Assessment of Islet Yields in AIC and IEQ

Final islet yields were measured both in AIC and IEQ according to previously described methods (17). In brief, 30 μl of 1% dithizone (DTZ; Sigma-Aldrich) solution was added into 1.0 ml of islet sample (250× dilution factor) for 1–2 min at room temperature to stain for zinc. Red DTZ-stained islets were counted using a reticle (Thermo Scientific, Rochester, NY, USA) certified to a correction factor of 0.98 to 1.02 in the eyepiece of a light microscope (Leica MZ95; Leica Microsystems, Buffalo grove, IL, USA) at 40×. The distance across the two spaces on the calibrated reticle in the eyepiece equals 50 μm. The islets smaller than 50 μm were not counted since their contribution to IEQ was not substantial. Total AIC were then calculated by multiplying by a dilution factor of 250. Eight discrete categories were designated for islet size quantification: 50–100, 100–150, 150–200, 200–250, 250–300, 300–350, 350–400, and >400 μm. By multiplying AIC in each size category by an IEQ conversion factor (0.167, 0.648, 1.685, 3.500, 6.315, 10.352, 15.833, and 32.500, respectively) and summing, the total IEQ was then determined.

Data Analysis Criteria

Any isolation needing more than one purification process was excluded from this analysis because a prolonged exposure of islets to UW from a second or third purification may cause changes in islet size. There were 276 human islet isolations with complete data, which were therefore appropriate for the analysis.

Stastistical Analysis

Statistical analyses were conducted using SAS, version 9.2 (Cary, NC, USA), and R Project for Statistical Computing, version 2.13.1 (http://www.R-project.org). Statistical significance was set at p < 0.01 to minimize type 1 error from the multiple comparisons. Data were checked for normality and log transformed when necessary (e.g., AIC, IEQ/g pancreas).

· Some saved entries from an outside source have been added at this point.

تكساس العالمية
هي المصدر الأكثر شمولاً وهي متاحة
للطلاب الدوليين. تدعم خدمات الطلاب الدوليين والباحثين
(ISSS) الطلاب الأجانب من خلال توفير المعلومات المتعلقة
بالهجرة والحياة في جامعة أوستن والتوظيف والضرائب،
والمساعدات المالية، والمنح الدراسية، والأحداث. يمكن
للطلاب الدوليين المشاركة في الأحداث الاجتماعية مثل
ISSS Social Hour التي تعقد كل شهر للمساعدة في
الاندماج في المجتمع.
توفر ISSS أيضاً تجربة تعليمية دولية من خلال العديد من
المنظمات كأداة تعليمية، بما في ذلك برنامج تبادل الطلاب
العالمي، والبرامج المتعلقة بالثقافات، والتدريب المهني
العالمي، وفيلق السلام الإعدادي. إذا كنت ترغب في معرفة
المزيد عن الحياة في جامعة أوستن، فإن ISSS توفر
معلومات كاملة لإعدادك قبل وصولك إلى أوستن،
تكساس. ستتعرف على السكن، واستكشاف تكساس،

Sample characteristics are presented as means±standard deviations (SD), medians, or frequencies. Pearson correlations were calculated to determine associations between donor and isolation characteristics and islet yields to utilize the data as continuous variables; biserial correlations were calculated when a binary variable (sex, preservation solution) was one of the variables. The magnitude of the coefficients was categorized as no correlation (0–0.1), small correlation (0.1–0.3), medium correlation (0.3–0.6), large correlation (0.6–0.8), and measuring the same characteristic (0.8–1.0).

Associations of collagenase with donor and isolation characteristics and islet yields were determined using the overall F tests and t tests from regression models with collagenase as a dummy variable and Sigma as the reference group for continuous variables and chi-square tests for categorical variables. Frequencies and cumulative frequencies of AIC and IEQ were also determined across eight islet size categories.

Donor and isolation characteristics were then stratified into two categories (median splits for age, BMI, pancreas size, CIT, digestion time or digestion rate; sex or preservation solution). Multivariable mixed linear regression models were used to determine whether the AIC distributions across islet size categories differed between the two levels of these characteristics (e.g., sex or BMI categories). These mixed models incorporated the correlation due to clustering by specifying the unique isolation identification number as the unit of cluster and specified the autoregressive covariance structure with empirical standard errors. AIC frequencies within each of the eight islet size categories were compared between the three collagenase types using t tests from mixed regression models with collagenase as a dummy variable and the Sigma as the reference group.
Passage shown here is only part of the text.